Mouth issues seem to be happening among many of my friends lately. I hope all goes well for you. I had my top two wisdom teeth removed last year when I began to have TMJ issues. It's amazing what those extra teeth do to the back of your head.

I hope you get the help you need soon to heal. I'll keep you in my thoughts.

Peace and Laughter,
Cristina

Lise said...

I'm so sorry to hear of your scary news! Sending you my best wishes for good health.

Susan said...

Karen, now I need some breathing exercises! Feeling anxious for you and hoping that things will be ok. I love your cup exercise. Going to give it a try. And that OSV cup--beautiful.

Karen said...

Thanks, guys.

I am coming to terms with it; I didn't mean to cause anxiety with this post. I think everybody has crummy stuff to deal with in life and this is part of my crummy stuff.

I've been touched and comforted by your kind words and good wishes (here, in FB, and in 'real' life :-), thanks very, very much. THIS is why I am so lucky.

Magic and Mayhem said...

Oh wow! I'm so sorry. I didn't get my wisdom teeth out until I was nearly 40. I don't know what issues you're facing but I hope it all goes well. Thinking of you.

And I have to say that I LOVE your cup meditation. What a lovely ritual! I'll have to try this with my kiddos when they have trouble sleeping or relaxing. :)

Rana said...

I hope all is well with your dental issues. I hate the dentist and only have one wisdom tooth that has been pulled.

I think I need to use your meditation exercises for me and the kids.

Take care of yourself Karen!

Sparklee said...

Oh, Karen! How scary! I'm so sorry to hear this! I haven't been keeping up with my blog buddies for a while or I would have commented sooner. I hope everything will turn out for the best and you'll recover quickly.

I love the "design a glass" exercise. Dude often has trouble falling asleep and even wakes up in the middle of the night and can't go back to sleep. I think I'll try this with him.

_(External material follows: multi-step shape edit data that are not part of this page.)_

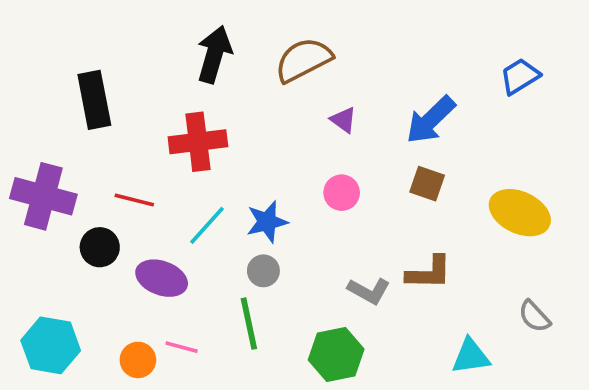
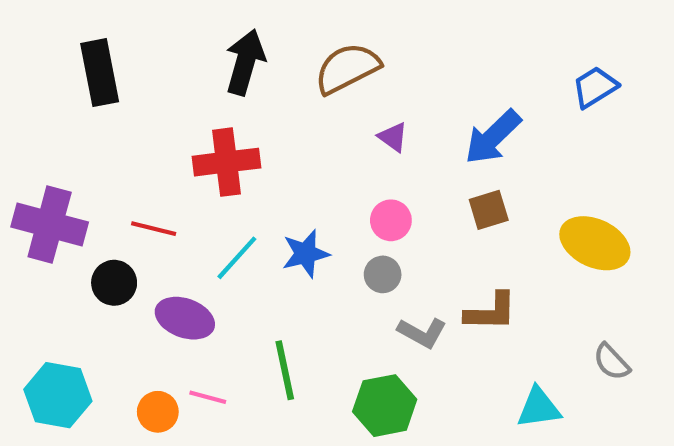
black rectangle: (94, 100) -> (100, 73), moved
brown square: (427, 184) -> (489, 210), turned -36
gray circle: (263, 271) -> (383, 274), moved

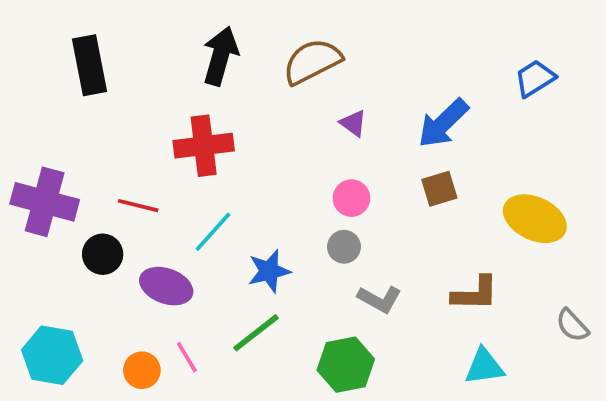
blue star: (306, 254) -> (269, 271), moved
brown L-shape: (491, 312) -> (475, 294), moved
gray semicircle: (612, 362) -> (572, 325), moved
green line: (285, 370) -> (256, 333), turned 64
pink line: (208, 397) -> (187, 357), turned 44

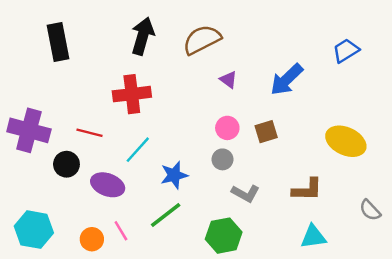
brown square: (439, 189) -> (266, 132), moved

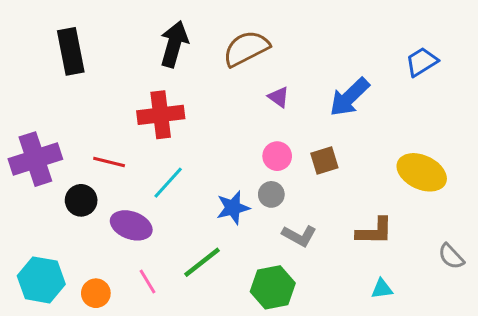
purple cross: (29, 130) -> (35, 159), turned -33
blue star: (174, 175) -> (233, 208), moved
cyan triangle: (313, 237) -> (382, 289), size x0.7
orange circle: (92, 239) -> (96, 293), moved

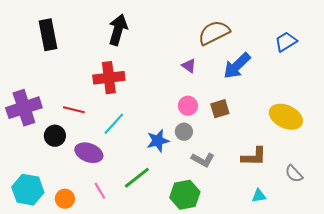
brown semicircle: (246, 48) -> (214, 33), moved
gray semicircle: (451, 256) -> (294, 174), moved

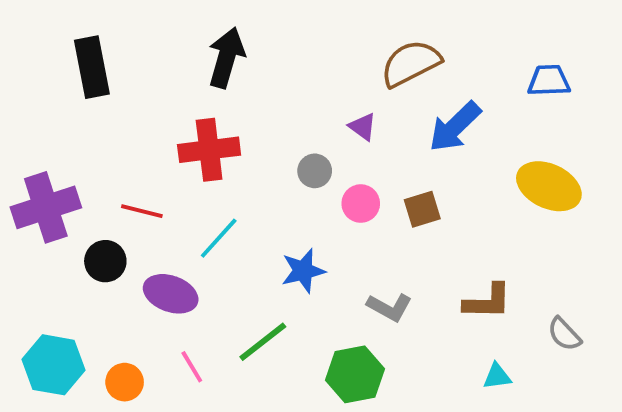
blue trapezoid: (286, 42) -> (549, 81), turned 30
yellow ellipse: (286, 117) -> (549, 186), moved
gray circle: (184, 132) -> (315, 171), moved

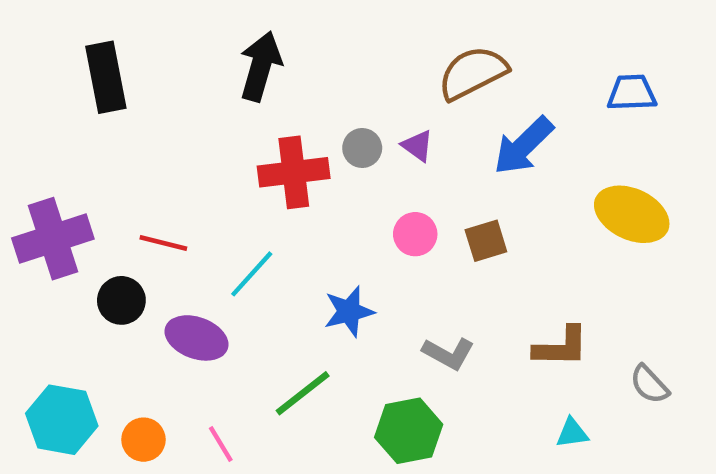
red cross: (209, 150) -> (294, 172), moved
gray circle: (315, 171) -> (362, 148), moved
pink line: (192, 367) -> (221, 444), moved

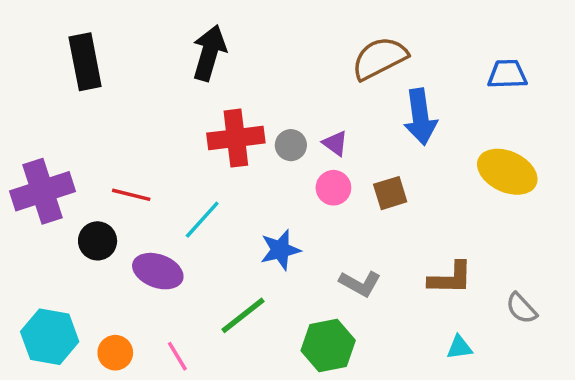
purple triangle: (417, 146) -> (335, 143), moved
blue arrow: (523, 146) -> (420, 117), turned -54
gray circle: (362, 148) -> (291, 145), moved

I'm so glad you're able to focus on what really matters. I'll be thinking of you!

Karen said...

Thanks for the well-wishes :-)

This week, a beloved great aunt of mine passed away, and my relatives and I have been remembering her. She had some really serious health issues, one of which was crippling arthritis that began in middle age - and it didn't stop her, or even really slow her down! I remember her trekking down a woody hill and to the brook behind my house once on a visit, to gather up fiddlehead ferns with us kids; I think of her every spring when I do the same thing. And, she made the best raspberry jelly because she painstakingly removed the seeds by hand, with a sieve.

I've decided that she is a pretty good example of how to cope with the setbacks that life throws in your path.